### Data:
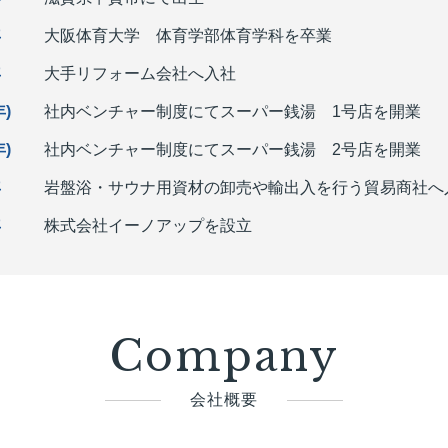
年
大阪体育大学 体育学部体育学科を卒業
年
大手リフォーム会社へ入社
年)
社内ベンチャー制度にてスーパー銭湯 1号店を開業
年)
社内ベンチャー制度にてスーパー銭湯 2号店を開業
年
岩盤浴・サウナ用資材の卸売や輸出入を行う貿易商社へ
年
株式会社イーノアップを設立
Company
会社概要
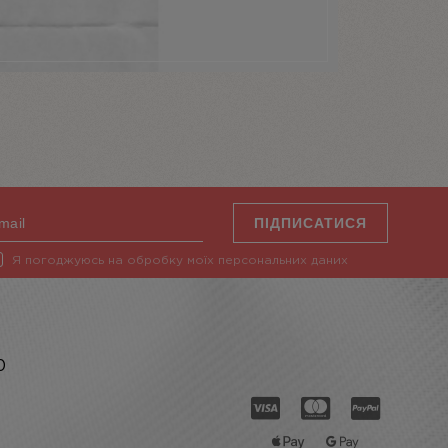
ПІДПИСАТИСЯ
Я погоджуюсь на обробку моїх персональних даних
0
---
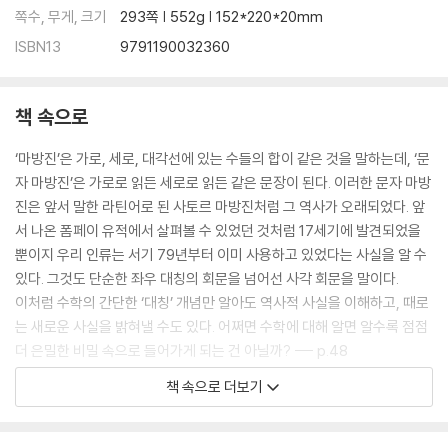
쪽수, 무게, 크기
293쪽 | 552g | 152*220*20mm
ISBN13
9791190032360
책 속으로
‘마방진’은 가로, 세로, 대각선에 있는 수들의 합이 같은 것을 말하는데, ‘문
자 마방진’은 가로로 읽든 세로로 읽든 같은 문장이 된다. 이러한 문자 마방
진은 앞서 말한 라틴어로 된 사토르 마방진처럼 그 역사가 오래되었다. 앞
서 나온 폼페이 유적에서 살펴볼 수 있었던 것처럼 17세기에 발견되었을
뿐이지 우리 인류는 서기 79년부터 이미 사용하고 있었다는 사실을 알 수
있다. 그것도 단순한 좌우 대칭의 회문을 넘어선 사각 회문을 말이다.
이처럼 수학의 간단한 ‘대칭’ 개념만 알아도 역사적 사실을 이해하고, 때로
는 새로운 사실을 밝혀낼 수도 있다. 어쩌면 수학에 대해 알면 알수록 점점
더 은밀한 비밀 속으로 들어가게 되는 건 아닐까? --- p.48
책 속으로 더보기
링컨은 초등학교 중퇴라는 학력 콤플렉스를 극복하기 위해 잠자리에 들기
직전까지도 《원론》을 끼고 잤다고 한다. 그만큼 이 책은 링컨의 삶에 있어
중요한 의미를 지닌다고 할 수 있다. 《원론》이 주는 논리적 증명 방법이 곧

### Exercise goal:
Look through the entries. Copy out each line with "社内ベンチャー制度にてスーパー銭湯" in it.

### Response area:
社内ベンチャー制度にてスーパー銭湯 1号店を開業
社内ベンチャー制度にてスーパー銭湯 2号店を開業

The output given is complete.